Creative Writing Exercises For Dummies Cheat Sheet (UK Edition) - dummies
Cheat Sheet

Creative Writing Exercises For Dummies Cheat Sheet (UK Edition)

From Creative Writing Exercises For Dummies

By Maggie Hamand

The best way to produce successful pieces of creative writing is to write, write, write. Here are loads of practical tips to get your creative juices flowing.

Setting Realistic Creative Writing Goals

Commit yourself to some specific, realistic targets before you start creative writing. Don’t make your targets too ambitious – just write little and often. Consider the following writing tips:

  • A target of three or four writing slots a week

  • A target of writing a particular number of words per week

  • A target of completing a task, such as developing a character or planning a scene

  • An overall target, such as completing your first draft by a set date

Get Writing Creatively with the Right Methods

Here are some positive ways to get into a creative mindset when preparing to write. Use some or all of these ideas to boost your creativity – and your original writing.

  • Use mind maps to visualise all the creative possibilities in your story idea.

  • Brainstorm with friends or other writers to generate ideas and explore alternatives.

  • Keep a scrapbook of ideas and materials for your writing project.

  • Use writing prompts such as postcards, photographs and interesting objects.

  • Interview people and do research for inspiration.

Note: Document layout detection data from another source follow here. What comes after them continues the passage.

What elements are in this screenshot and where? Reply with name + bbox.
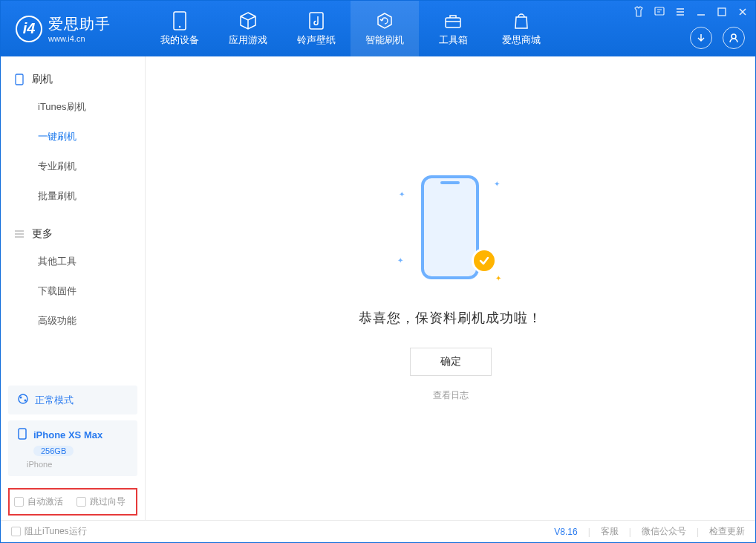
cube-icon [238,11,258,30]
nav-tab-label: 智能刷机 [365,33,404,47]
checkbox-label: 自动激活 [27,495,63,508]
section-title: 刷机 [32,73,53,86]
block-itunes-checkbox[interactable]: 阻止iTunes运行 [11,525,87,538]
phone-illustration [421,175,479,279]
sidebar: 刷机 iTunes刷机 一键刷机 专业刷机 批量刷机 更多 其他工具 下载固件 … [1,56,146,520]
sidebar-item-advanced[interactable]: 高级功能 [1,306,145,336]
music-icon [307,11,326,30]
svg-rect-11 [19,429,26,439]
device-cards: 正常模式 iPhone XS Max 256GB iPhone [1,378,145,484]
device-type: iPhone [27,460,128,469]
svg-point-1 [179,25,180,27]
section-title: 更多 [32,227,53,241]
svg-rect-5 [718,8,726,16]
maximize-button[interactable] [715,5,729,19]
checkbox-icon [14,497,24,507]
sparkle-icon: ✦ [399,190,405,198]
version-label: V8.16 [554,527,577,537]
view-log-link[interactable]: 查看日志 [433,389,469,402]
feedback-icon[interactable] [653,5,666,19]
svg-point-10 [25,400,27,402]
svg-rect-3 [446,18,460,27]
nav-tab-label: 应用游戏 [229,33,267,47]
nav-tab-store[interactable]: 爱思商城 [487,1,555,56]
user-button[interactable] [723,27,745,49]
nav-tab-ringtone[interactable]: 铃声壁纸 [282,1,351,56]
svg-point-6 [731,34,736,39]
app-window: i4 爱思助手 www.i4.cn 我的设备 应用游戏 铃声壁纸 智能刷机 [0,0,756,543]
sidebar-item-batch[interactable]: 批量刷机 [1,181,145,211]
nav-tab-device[interactable]: 我的设备 [146,1,214,56]
svg-point-8 [19,394,27,403]
svg-rect-7 [16,74,23,85]
wechat-link[interactable]: 微信公众号 [642,525,686,538]
main-panel: ✦ ✦ ✦ ✦ 恭喜您，保资料刷机成功啦！ 确定 查看日志 [146,56,755,520]
svg-point-9 [20,397,22,399]
shirt-icon[interactable] [632,5,645,19]
check-icon [472,248,497,273]
sidebar-section-more: 更多 [1,218,145,247]
sidebar-item-pro[interactable]: 专业刷机 [1,152,145,181]
sparkle-icon: ✦ [397,256,403,264]
storage-badge: 256GB [33,446,74,456]
ok-button[interactable]: 确定 [410,348,492,376]
device-card[interactable]: iPhone XS Max 256GB iPhone [8,420,137,476]
window-controls [632,5,749,19]
download-button[interactable] [690,27,712,49]
footer-right: V8.16 | 客服 | 微信公众号 | 检查更新 [554,525,745,538]
app-url: www.i4.cn [48,34,111,43]
checkbox-icon [11,527,21,536]
phone-icon [14,74,25,85]
sidebar-item-itunes[interactable]: iTunes刷机 [1,92,145,122]
app-name: 爱思助手 [48,14,111,34]
highlighted-options: 自动激活 跳过向导 [8,488,137,516]
phone-icon [17,428,27,442]
checkbox-label: 阻止iTunes运行 [25,525,87,538]
list-icon [14,229,25,239]
sidebar-item-onekey[interactable]: 一键刷机 [1,122,145,152]
success-illustration: ✦ ✦ ✦ ✦ [406,175,495,287]
statusbar: 阻止iTunes运行 V8.16 | 客服 | 微信公众号 | 检查更新 [1,520,755,542]
checkbox-icon [76,497,86,507]
minimize-button[interactable] [694,5,708,19]
support-link[interactable]: 客服 [601,525,619,538]
checkbox-label: 跳过向导 [90,495,126,508]
mode-card[interactable]: 正常模式 [8,386,137,414]
bag-icon [512,11,531,30]
mode-label: 正常模式 [35,394,74,407]
update-link[interactable]: 检查更新 [709,525,745,538]
sparkle-icon: ✦ [494,180,500,188]
close-button[interactable] [736,5,749,19]
logo[interactable]: i4 爱思助手 www.i4.cn [1,14,146,43]
device-icon [170,11,189,30]
nav-tab-label: 我的设备 [160,33,199,47]
success-message: 恭喜您，保资料刷机成功啦！ [359,309,542,327]
nav-tab-toolbox[interactable]: 工具箱 [419,1,487,56]
skip-wizard-checkbox[interactable]: 跳过向导 [76,495,126,508]
svg-rect-2 [310,13,323,29]
header-actions [690,27,745,49]
body: 刷机 iTunes刷机 一键刷机 专业刷机 批量刷机 更多 其他工具 下载固件 … [1,56,755,520]
titlebar: i4 爱思助手 www.i4.cn 我的设备 应用游戏 铃声壁纸 智能刷机 [1,1,755,56]
svg-rect-4 [655,7,664,15]
sparkle-icon: ✦ [495,274,501,282]
sidebar-item-firmware[interactable]: 下载固件 [1,276,145,306]
nav-tabs: 我的设备 应用游戏 铃声壁纸 智能刷机 工具箱 爱思商城 [146,1,555,56]
nav-tab-apps[interactable]: 应用游戏 [214,1,282,56]
mode-icon [17,393,29,407]
auto-activate-checkbox[interactable]: 自动激活 [14,495,63,508]
nav-tab-label: 工具箱 [439,33,468,47]
sidebar-item-othertools[interactable]: 其他工具 [1,247,145,276]
nav-tab-flash[interactable]: 智能刷机 [351,1,419,56]
sidebar-section-flash: 刷机 [1,64,145,92]
refresh-icon [375,11,394,30]
menu-icon[interactable] [674,5,687,19]
nav-tab-label: 爱思商城 [502,33,541,47]
nav-tab-label: 铃声壁纸 [297,33,336,47]
toolbox-icon [443,11,463,30]
logo-icon: i4 [16,16,42,42]
device-name: iPhone XS Max [33,429,102,440]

Building Up Characters in the Creative Stories You Write

When writing your creative story, remember that the heart of a story is always its characters. Here are some ways to develop and deepen the characters within your creative writing:

  • Find a photograph or painting of someone who looks like your character. Describe the person in detail – not just the face, but the whole body.

  • Write your character’s school report and CV.

  • Write some of your character’s most vivid childhood memories.

  • Write from the point of view of your character, and then write about that person from the point of view of other characters.

  • Make a timeline of your character’s life from birth to death.

  • Write about your character at work and at play, at home and away.

  • Write about your character’s family and friends.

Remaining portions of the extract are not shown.